Девушка за спиной матери бледнеет и молчит. Прижимает к губам сжатые кулачки.
Винченцо чувствует, как волной поднимается гнев.
— Ваш сын, синьора… — нет, он не польстит ей, упоминая титул, — гуляет где-нибудь в борделе, прожигая последние денежки, которые вы ему дали.
Увядшие щеки женщины вспыхивают. Должно быть, в молодости она была очаровательна, как Изабелла. Но жизнь взяла свое, лишив ее изящества и красоты.
— Ты, пес безродный! Как ты смеешь так со мной разговаривать?
— Я, в отличие от вас, не выказываю вам неуважения.
Люди останавливаются, смотрят на них. Кое-кто выглядывает из окна.

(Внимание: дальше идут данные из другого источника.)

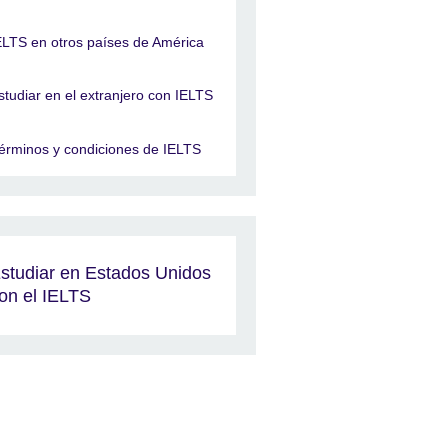
ELTS en otros países de América
studiar en el extranjero con IELTS
érminos y condiciones de IELTS
studiar en Estados Unidos
on el IELTS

— Мои предки пороли таких, как ты, если они осмеливались поднять глаза или сказать лишнее слово, а ты смеешь так говорить со мной? Возвращайся в трюм, из которого ты вылез, ты и вся твоя семейка голодранцев.
Винченцо пристально осматривает баронессу. Кружева на платье штопаные, а оборка подола настолько изношена, что в нескольких местах порвалась.
— Вы сами выбирали наряд для выхода или ваша горничная?.. Хотя простите, у вас ведь больше нет горничной, не так ли? Тогда вам следует внимательнее осматривать свой туалет, ведь подол юбки у вас порван, синьора.
Пощечина звенит на всю улицу. Винченцо замирает.
Он не помнит, когда мать в последний раз наказывала его.
Терзаясь стыдом, Изабелла отступает к воротам. Винченцо, заметив это, отталкивает баронессу, забыв о пылающей щеке.
— Изабелла! — кричит он.
Но девушка мотает головой и, прежде чем исчезнуть в темноте двора, повторяет несколько раз:
— Нет, нет, нет!
Баронесса подходит к Винченцо и, привстав на цыпочки, шепчет ему прямо в ухо. Слова вонзаются, как острые клинки.